Too many kitchens were clogged by inefficiencies, outdated equipment, high utility costs and other large-scale issues, Collison says. Compounding the challenge, P.F. Chang’s clientele was aging, with the younger demographic opting for lower-cost takeout elsewhere.
And those weren’t the only areas where Collison hoped to help. He assessed the condition of each restaurant, giving the company the means to forecast repairs and upkeep—and saving $2 million in the process.
“They’re now able to plan five, eight, 10 years down the road,” he says. “The past 20 years, not once was their construction on time and under budget.”
That’s since changed with the implementation of Smartsheet and MS Project used for assigning tasks, tracking project progress, managing calendars and sharing documents through tabular user interface. Those programs replaced a cardboard wheel that had often showed a project was weeks late in its commencement.
“It was a long overdue cultural shift,” Collison says. “You’ve got to remember that before any construction can begin, there is a multitude of other departments that need to be engaged and need to be added to the project planning: real estate, legal, procurement, marketing, IT.”
Then around 16 weeks later, the construction team takes the lead and manages vendors, not internal members. There has to be a partnership which means that vendors are family. Egos must be smoothed sometimes; client first is said over and over and the end goal is delivering the product so everyone is successful, he explains.
It’s a set of skills Collison says he learned on the kindergarten playground: “Does he play nice with others, does he act unselfishly, does he share his toys?”
An amicable parting
Regardless of whether P.F. Chang can thrive under its new to-go model, Collison wishes his former employer the best and feels he positioned the chain to persevere under the most challenging circumstances.
Truth be told, he wasn’t especially interested in working for a restaurant brand back in 2017—but applied anyway. A valuable and invigorating experience it turned out to be, he says of the on-the-fly adjustments that were required: first in helping the company embrace industry standards for facilities assessment and the pain it took to collect the data, then responding to a pandemic that’s had restaurant closures outpacing openings in many locations.

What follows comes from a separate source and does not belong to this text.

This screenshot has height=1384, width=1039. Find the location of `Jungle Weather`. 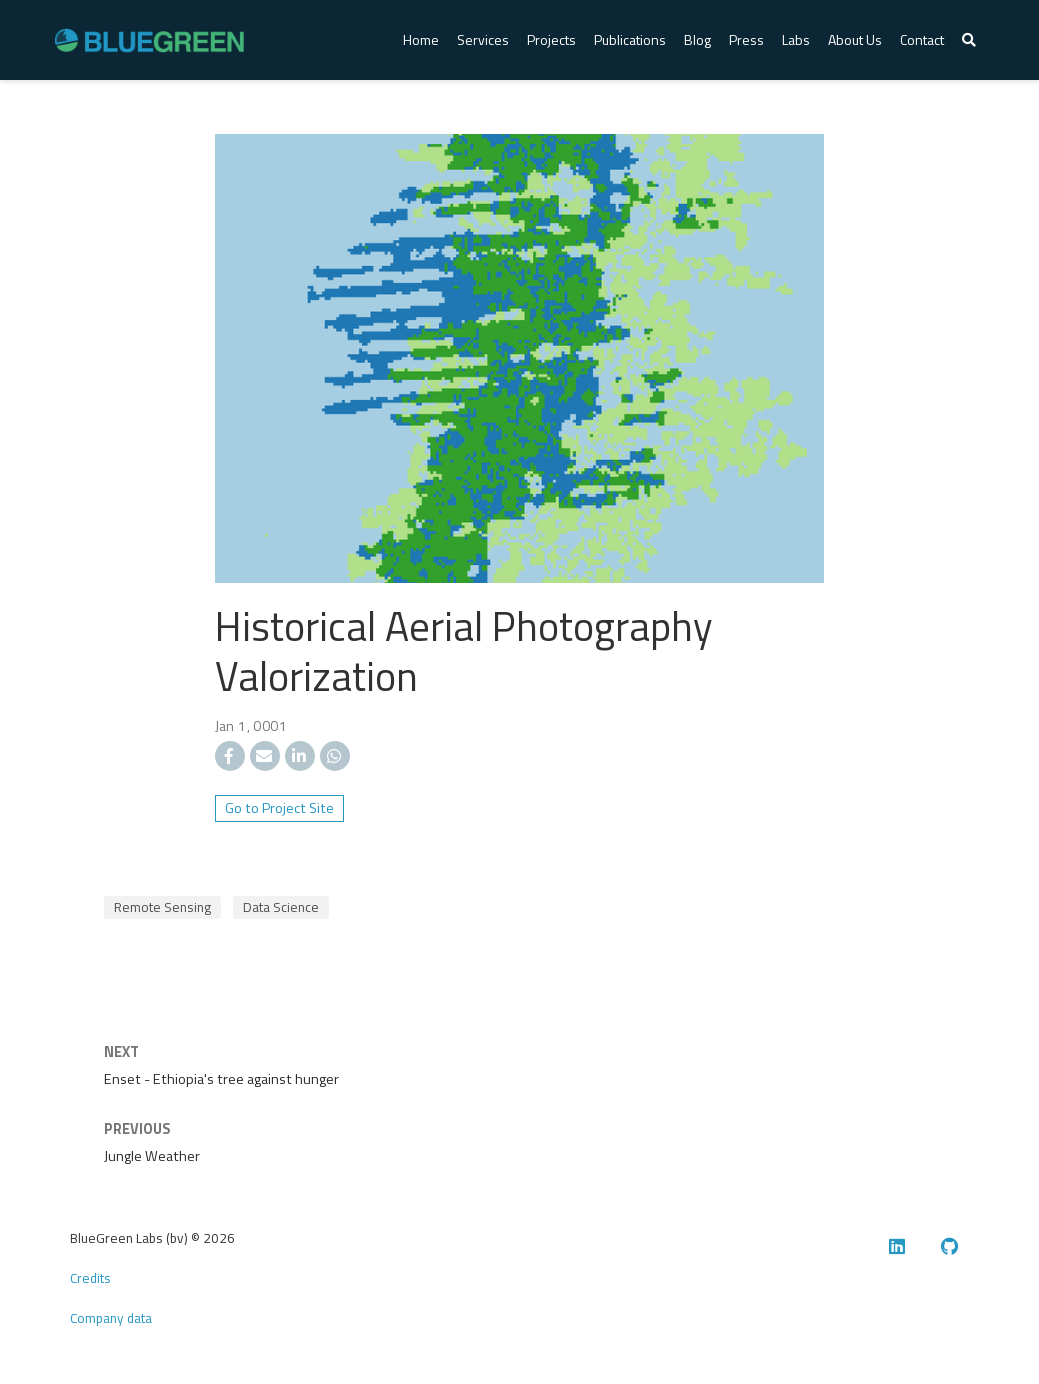 Jungle Weather is located at coordinates (152, 1156).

Another industry will beckon, says Collison. “I’d like to land at a company where they tell me what they need and trust me to give it to them,” he says.

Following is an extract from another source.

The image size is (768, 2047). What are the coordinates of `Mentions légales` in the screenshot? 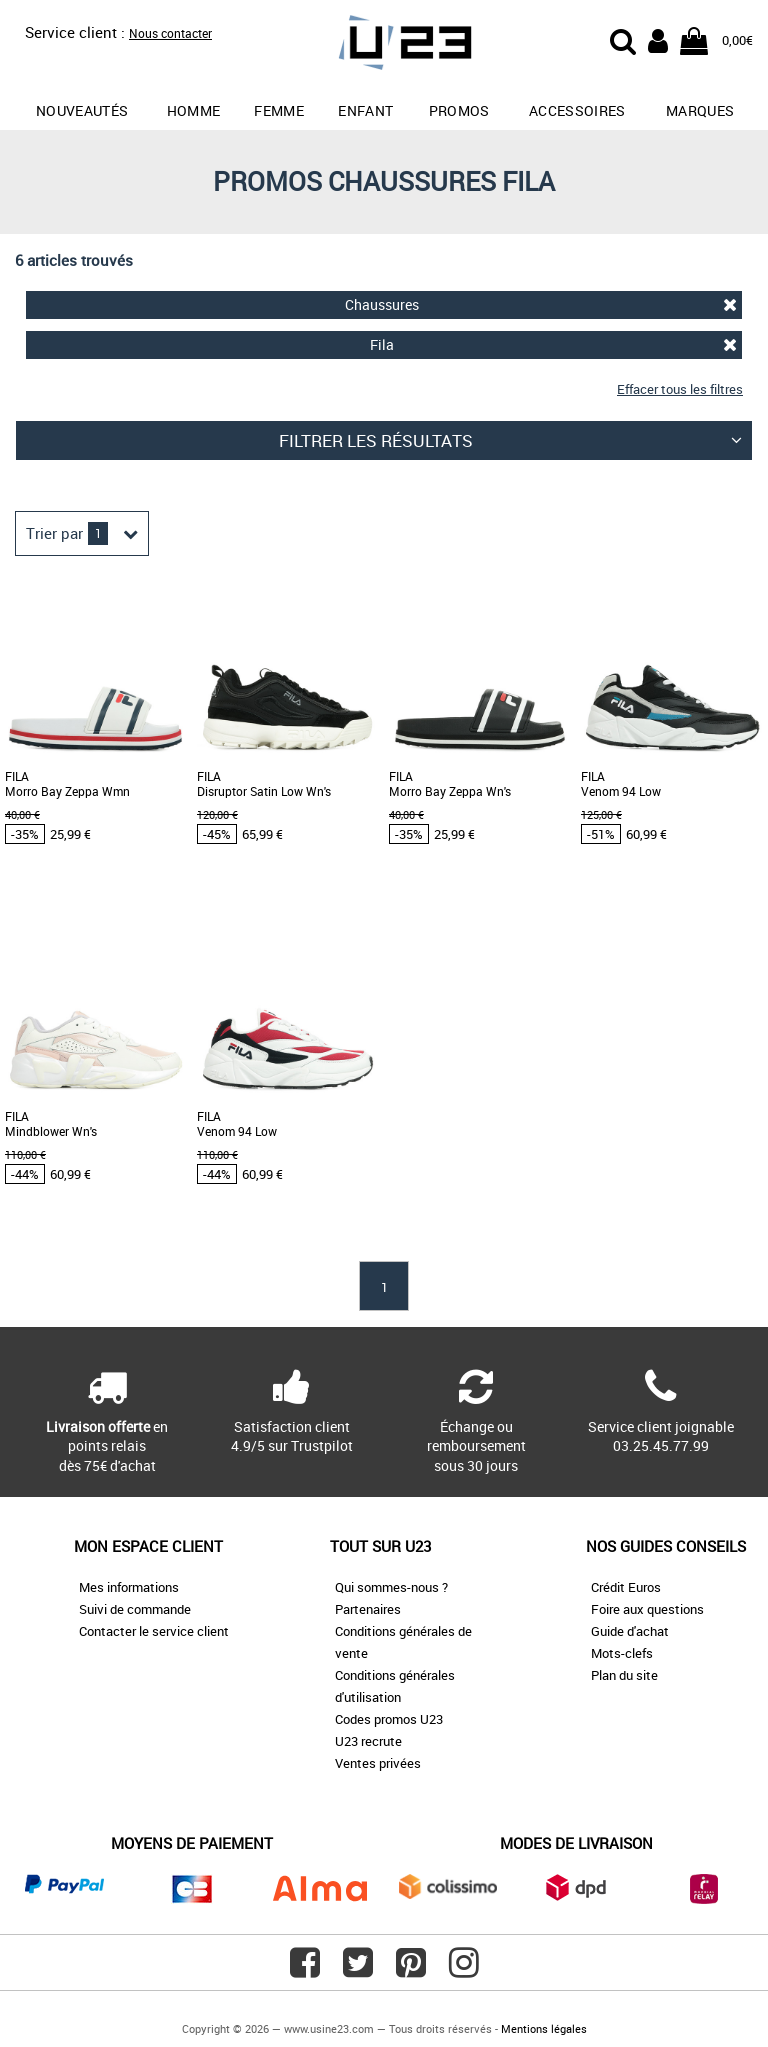 It's located at (544, 2028).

He’s done a lot of that since graduating DeVry University Phoenix with an electrical engineering degree in 1996, serving stretches with many companies and institutions.

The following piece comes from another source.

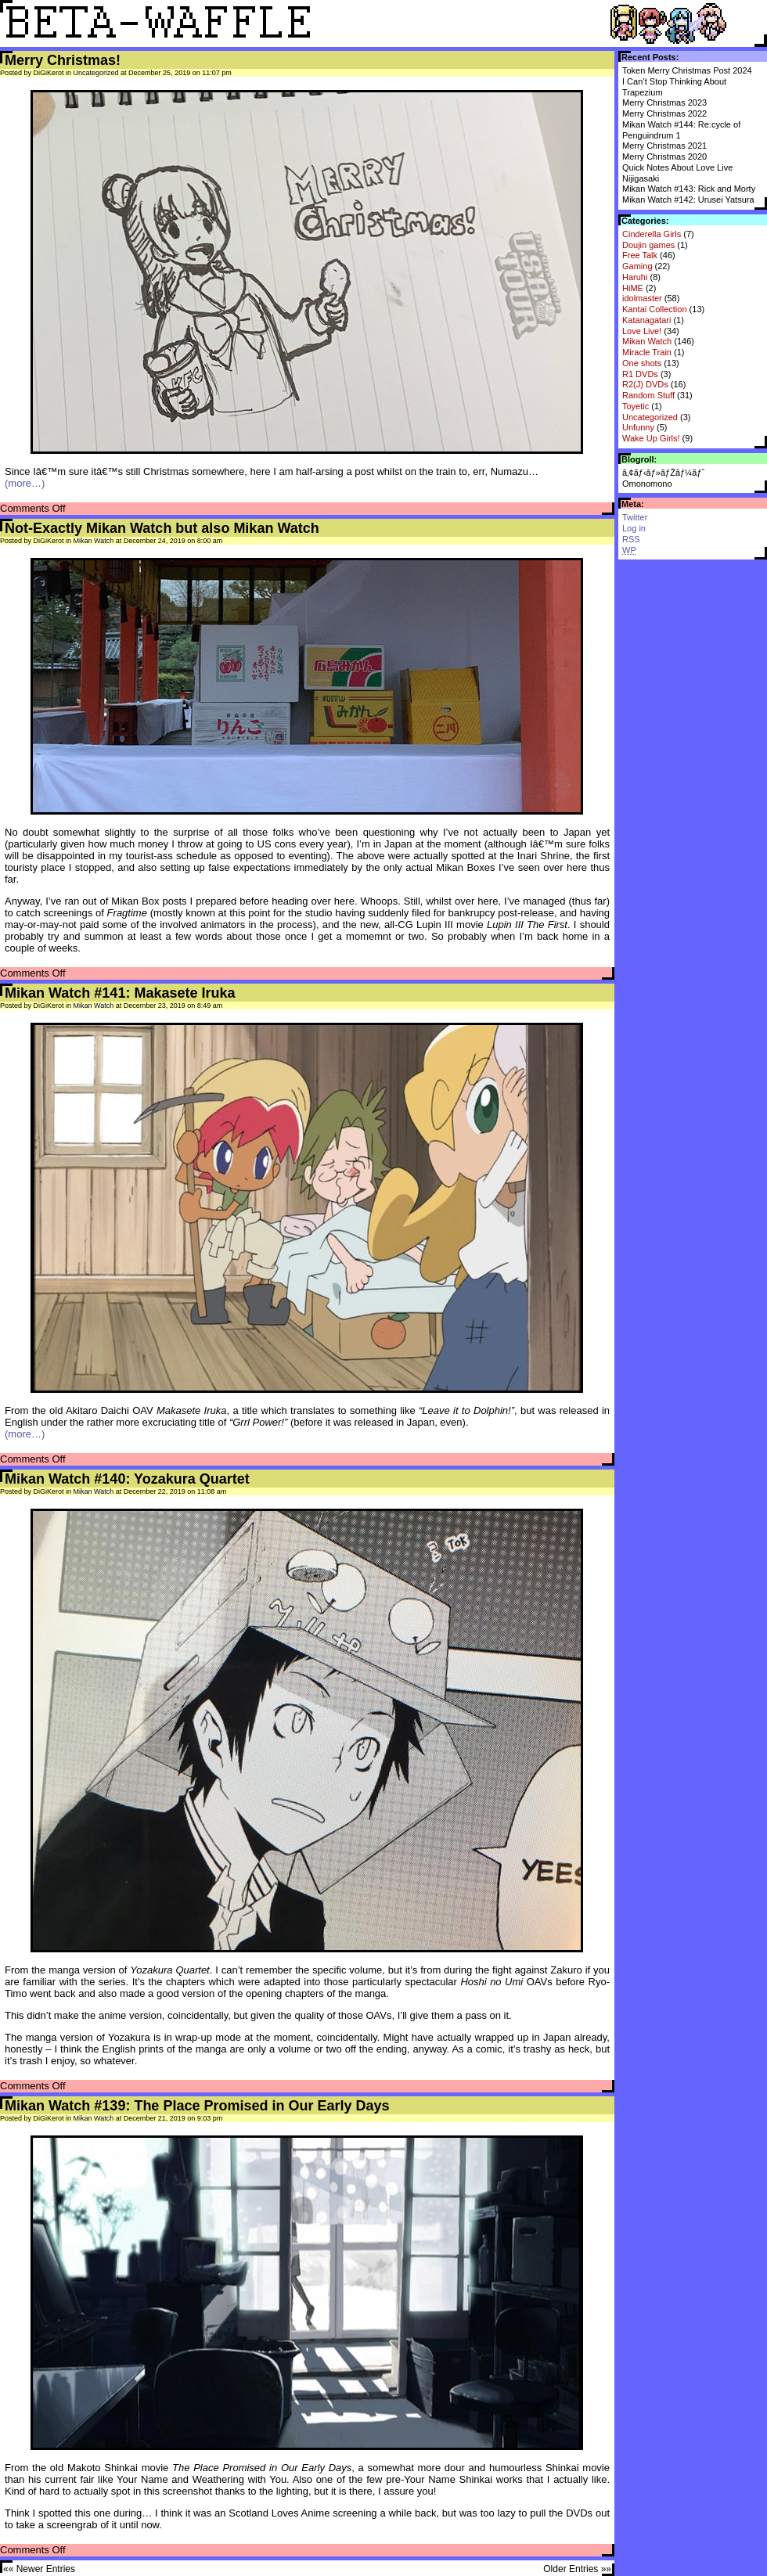 The width and height of the screenshot is (767, 2576). What do you see at coordinates (641, 363) in the screenshot?
I see `One shots` at bounding box center [641, 363].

The P.F. Chang’s position was preceded by a two-year stint as senior engineering manager for the Verizon account at Cushman & Wakefield. He’s also worked at Banner Health, Jones Lang LaSalle, SBM Management Services and Boise State University.
By next year, Collison expects to have earned a Master of Science in Construction Management from the Ira A. Fulton Schools of Engineering at Arizona State University.
His phone’s been ringing since his departure from the restaurant chain, with feelers coming from an electric car company, a discount tire operation, a real estate planning specialist and, yes, a successful food chain. Even with COVID-19, the Southwest construction industry hasn’t been in a lull—reason to be upbeat, he says. He also evangelizes about how facilities management should be aligned with the business objective, it being among the most critical of departments.
And for the need for work to be pleasant.
“If you’re not laughing and happy, then you’re not doing what you love to do,” he says.